I’ve launched with two episodes.
I want to ask you for a favor. Please listen to one or both episodes, and then leave an honest review on iTunes. I’ll take feedback very seriously.
I plan do release a new one every 2 weeks. You can visit the podcast website for more details and to subscribe, plus some shows notes about each episode.
Nathan Bingham offers some thoughts on the constant problem of boredom in our world. “We are all adrift in a ship of boredom, floating on a sea of wonders.” He makes a few points:
- Most evident in children, because they come up to us and tell us that they are bored. But it’s a problem we don’t grow out of.

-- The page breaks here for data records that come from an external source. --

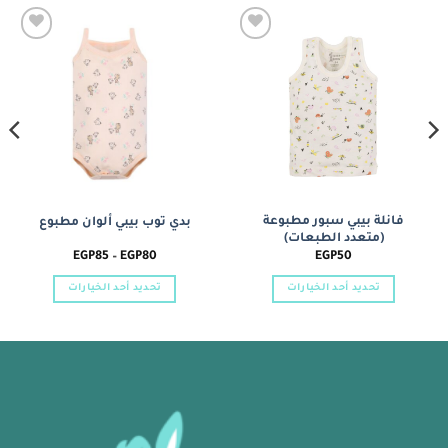
Add to
Add to
wishlist
wishlist
فانلة بيبي سبور مطبوعة
بدي توب بيبي ألوان مطبوع
(متعدد الطبعات)
نطاق
EGP
85
–
EGP
80
EGP
50
السعر:
من
تحديد أحد الخيارات
تحديد أحد الخيارات
خلال
هناك
هناك
العديد
العديد
من
من
الأشكال
الأشكال
المختلفة
المختلفة
لهذا
لهذا
المنتج.
المنتج.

- It’s not only tragic. It’s sinful. And it begets severe ingratitude. The world God has created for us is full of wonder.
- The antidote to boredom is a strong doctrine of creation.
One challenge. Try to look at something “mundane” sideways, in a new way. Learn everything you can about it. Study it. It will surprise you.
For help jolting your mind from the humdrum and helping you put on goggles of wonder, I highly recommend Notes from the Tilt-a-Whirl.
Byron Yawn writes a letter to his daughter, and the last paragraph hit home and made me laugh at the same time.
By God’s grace, I have only intended my own love to serve as a high-water mark in your soul. None except Christ’s love for you will rise above mine. This way, when that man – whom I pray for everyday – comes along and exceeds your father’s love, you will willingly give him your heart. And I (secretly desiring to shoot him and bury his remains in an undisclosed location) will lovingly pass on my treasure to that man who stormed the fortress of a father’s love with a weapon as meager as a servant’s apron.
Michael Bull rails against atheists who complain about religious instruction in schools, because their naturalistic philosophy is supposedly neutral.
But as usual, they are blinded by their pride.
In the mean time, our culture itself is eroding, and its all a great mystery why the West is crumbling.
Some quick points from the article:
- An atheist’s faith relies on their rationality.
- Our “secular” culture results in great pragmatic wisdom. This has been a blessing in many ways, but if pragmatism is the greatest virtue, you also open the door to horrors unimaginable.
- When it comes to the tough questions, secular culture is bankrupt.
- True progress requires the Word of God and the Spirit of God.
- Our problem is that we want the Word of God to be provable before we act on it. We don’t want to rely on faith.
1. Where are the fathers? A plea from a child born from artificial insemination.
When I was doing college interviews, one of the interviewers told me that he didn’t have any children, but that he had donated sperm while in college because he needed the money. He didn’t realize that he probably is someone’s father, regardless of whether he knows his child.
2. The War Against Girls. More girls are aborted then boys. And this is held up as women’s right. Yet, this is the consequence of elevating “choice” to a public good.
One Indian abortionist tells Ms. Hvistendahl: “I have patients who come and say ‘I want to abort because if this baby is born it will be a Gemini, but I want a Libra.’ “
3. The Best Women’s Ministry is a Robust Men’s Ministry. This was a good read, with some common sense advice to churches.
What every godly wife yearns for is a spiritual leader. It’s a natural desire. Conversely, wives are most frustrated by husbands who occupy the office of leader but refuse to fulfill it.